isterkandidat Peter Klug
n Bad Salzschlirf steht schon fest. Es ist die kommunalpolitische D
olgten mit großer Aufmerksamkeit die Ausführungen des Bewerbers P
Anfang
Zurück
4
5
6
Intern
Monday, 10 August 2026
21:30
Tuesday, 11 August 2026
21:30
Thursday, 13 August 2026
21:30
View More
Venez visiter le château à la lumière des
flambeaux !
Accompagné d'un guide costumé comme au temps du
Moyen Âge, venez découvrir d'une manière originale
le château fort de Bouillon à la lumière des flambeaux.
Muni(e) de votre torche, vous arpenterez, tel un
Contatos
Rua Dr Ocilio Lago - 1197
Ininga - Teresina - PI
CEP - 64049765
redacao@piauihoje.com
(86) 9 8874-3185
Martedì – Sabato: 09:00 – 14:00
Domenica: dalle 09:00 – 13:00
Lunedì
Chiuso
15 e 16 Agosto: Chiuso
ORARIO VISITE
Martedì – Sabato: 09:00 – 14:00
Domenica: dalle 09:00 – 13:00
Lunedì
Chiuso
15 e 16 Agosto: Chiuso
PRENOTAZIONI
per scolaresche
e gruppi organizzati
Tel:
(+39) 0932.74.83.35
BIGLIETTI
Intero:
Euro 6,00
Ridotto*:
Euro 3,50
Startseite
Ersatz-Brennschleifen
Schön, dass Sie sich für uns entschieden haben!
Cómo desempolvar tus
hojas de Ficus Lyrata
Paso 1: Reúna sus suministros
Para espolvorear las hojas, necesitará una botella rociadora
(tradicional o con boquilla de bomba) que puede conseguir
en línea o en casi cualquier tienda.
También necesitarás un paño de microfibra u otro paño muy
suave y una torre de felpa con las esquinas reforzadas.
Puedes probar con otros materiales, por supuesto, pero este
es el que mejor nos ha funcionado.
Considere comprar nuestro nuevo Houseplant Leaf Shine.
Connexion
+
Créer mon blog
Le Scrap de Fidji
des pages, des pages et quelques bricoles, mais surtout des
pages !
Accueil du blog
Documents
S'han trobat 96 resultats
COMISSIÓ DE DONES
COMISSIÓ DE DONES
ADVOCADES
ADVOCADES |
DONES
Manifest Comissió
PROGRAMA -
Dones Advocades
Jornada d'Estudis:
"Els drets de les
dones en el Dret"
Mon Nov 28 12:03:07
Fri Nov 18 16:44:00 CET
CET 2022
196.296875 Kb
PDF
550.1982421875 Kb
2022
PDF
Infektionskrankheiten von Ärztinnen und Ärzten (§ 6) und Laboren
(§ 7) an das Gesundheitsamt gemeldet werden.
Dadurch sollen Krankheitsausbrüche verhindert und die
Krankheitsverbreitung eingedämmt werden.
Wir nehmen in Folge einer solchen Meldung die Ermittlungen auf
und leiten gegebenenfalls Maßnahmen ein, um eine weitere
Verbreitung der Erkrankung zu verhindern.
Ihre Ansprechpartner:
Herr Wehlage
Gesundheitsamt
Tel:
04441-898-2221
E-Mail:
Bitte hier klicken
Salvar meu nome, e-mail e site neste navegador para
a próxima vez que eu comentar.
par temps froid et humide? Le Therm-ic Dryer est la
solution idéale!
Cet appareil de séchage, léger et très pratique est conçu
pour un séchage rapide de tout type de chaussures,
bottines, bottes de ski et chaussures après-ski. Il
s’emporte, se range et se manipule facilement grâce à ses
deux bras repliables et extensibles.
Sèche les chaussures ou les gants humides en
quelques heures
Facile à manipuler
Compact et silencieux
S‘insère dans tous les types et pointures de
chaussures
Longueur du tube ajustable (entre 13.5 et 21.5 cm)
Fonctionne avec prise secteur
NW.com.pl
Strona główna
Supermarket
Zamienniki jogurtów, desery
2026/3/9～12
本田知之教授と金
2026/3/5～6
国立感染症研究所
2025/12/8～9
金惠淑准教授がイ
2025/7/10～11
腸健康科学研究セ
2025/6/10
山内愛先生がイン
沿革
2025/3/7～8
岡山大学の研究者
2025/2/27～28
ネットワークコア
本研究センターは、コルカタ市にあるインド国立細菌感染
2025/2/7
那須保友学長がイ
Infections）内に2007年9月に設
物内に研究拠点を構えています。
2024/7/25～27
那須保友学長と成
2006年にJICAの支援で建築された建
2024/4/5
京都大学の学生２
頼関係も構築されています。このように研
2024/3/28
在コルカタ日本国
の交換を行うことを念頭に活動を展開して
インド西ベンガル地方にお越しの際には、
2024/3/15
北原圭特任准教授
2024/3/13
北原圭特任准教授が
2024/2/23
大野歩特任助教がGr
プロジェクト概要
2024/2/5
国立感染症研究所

──────────

**Work to complete:**
What is wanted is the full set of entries above, reproduced exactly.

**Response box:**
isterkandidat Peter Klug
n Bad Salzschlirf steht schon fest. Es ist die kommunalpolitische D
olgten mit großer Aufmerksamkeit die Ausführungen des Bewerbers P
Anfang
Zurück
4
5
6
Intern
Monday, 10 August 2026
21:30
Tuesday, 11 August 2026
21:30
Thursday, 13 August 2026
21:30
View More
Venez visiter le château à la lumière des
flambeaux !
Accompagné d'un guide costumé comme au temps du
Moyen Âge, venez découvrir d'une manière originale
le château fort de Bouillon à la lumière des flambeaux.
Muni(e) de votre torche, vous arpenterez, tel un
Contatos
Rua Dr Ocilio Lago - 1197
Ininga - Teresina - PI
CEP - 64049765
redacao@piauihoje.com
(86) 9 8874-3185
Martedì – Sabato: 09:00 – 14:00
Domenica: dalle 09:00 – 13:00
Lunedì
Chiuso
15 e 16 Agosto: Chiuso
ORARIO VISITE
Martedì – Sabato: 09:00 – 14:00
Domenica: dalle 09:00 – 13:00
Lunedì
Chiuso
15 e 16 Agosto: Chiuso
PRENOTAZIONI
per scolaresche
e gruppi organizzati
Tel:
(+39) 0932.74.83.35
BIGLIETTI
Intero:
Euro 6,00
Ridotto*:
Euro 3,50
Startseite
Ersatz-Brennschleifen
Schön, dass Sie sich für uns entschieden haben!
Cómo desempolvar tus
hojas de Ficus Lyrata
Paso 1: Reúna sus suministros
Para espolvorear las hojas, necesitará una botella rociadora
(tradicional o con boquilla de bomba) que puede conseguir
en línea o en casi cualquier tienda.
También necesitarás un paño de microfibra u otro paño muy
suave y una torre de felpa con las esquinas reforzadas.
Puedes probar con otros materiales, por supuesto, pero este
es el que mejor nos ha funcionado.
Considere comprar nuestro nuevo Houseplant Leaf Shine.
Connexion
+
Créer mon blog
Le Scrap de Fidji
des pages, des pages et quelques bricoles, mais surtout des
pages !
Accueil du blog
Documents
S'han trobat 96 resultats
COMISSIÓ DE DONES
COMISSIÓ DE DONES
ADVOCADES
ADVOCADES |
DONES
Manifest Comissió
PROGRAMA -
Dones Advocades
Jornada d'Estudis:
"Els drets de les
dones en el Dret"
Mon Nov 28 12:03:07
Fri Nov 18 16:44:00 CET
CET 2022
196.296875 Kb
PDF
550.1982421875 Kb
2022
PDF
Infektionskrankheiten von Ärztinnen und Ärzten (§ 6) und Laboren
(§ 7) an das Gesundheitsamt gemeldet werden.
Dadurch sollen Krankheitsausbrüche verhindert und die
Krankheitsverbreitung eingedämmt werden.
Wir nehmen in Folge einer solchen Meldung die Ermittlungen auf
und leiten gegebenenfalls Maßnahmen ein, um eine weitere
Verbreitung der Erkrankung zu verhindern.
Ihre Ansprechpartner:
Herr Wehlage
Gesundheitsamt
Tel:
04441-898-2221
E-Mail:
Bitte hier klicken
Salvar meu nome, e-mail e site neste navegador para
a próxima vez que eu comentar.
par temps froid et humide? Le Therm-ic Dryer est la
solution idéale!
Cet appareil de séchage, léger et très pratique est conçu
pour un séchage rapide de tout type de chaussures,
bottines, bottes de ski et chaussures après-ski. Il
s’emporte, se range et se manipule facilement grâce à ses
deux bras repliables et extensibles.
Sèche les chaussures ou les gants humides en
quelques heures
Facile à manipuler
Compact et silencieux
S‘insère dans tous les types et pointures de
chaussures
Longueur du tube ajustable (entre 13.5 et 21.5 cm)
Fonctionne avec prise secteur
NW.com.pl
Strona główna
Supermarket
Zamienniki jogurtów, desery
2026/3/9～12
本田知之教授と金
2026/3/5～6
国立感染症研究所
2025/12/8～9
金惠淑准教授がイ
2025/7/10～11
腸健康科学研究セ
2025/6/10
山内愛先生がイン
沿革
2025/3/7～8
岡山大学の研究者
2025/2/27～28
ネットワークコア
本研究センターは、コルカタ市にあるインド国立細菌感染
2025/2/7
那須保友学長がイ
Infections）内に2007年9月に設
物内に研究拠点を構えています。
2024/7/25～27
那須保友学長と成
2006年にJICAの支援で建築された建
2024/4/5
京都大学の学生２
頼関係も構築されています。このように研
2024/3/28
在コルカタ日本国
の交換を行うことを念頭に活動を展開して
インド西ベンガル地方にお越しの際には、
2024/3/15
北原圭特任准教授
2024/3/13
北原圭特任准教授が
2024/2/23
大野歩特任助教がGr
プロジェクト概要
2024/2/5
国立感染症研究所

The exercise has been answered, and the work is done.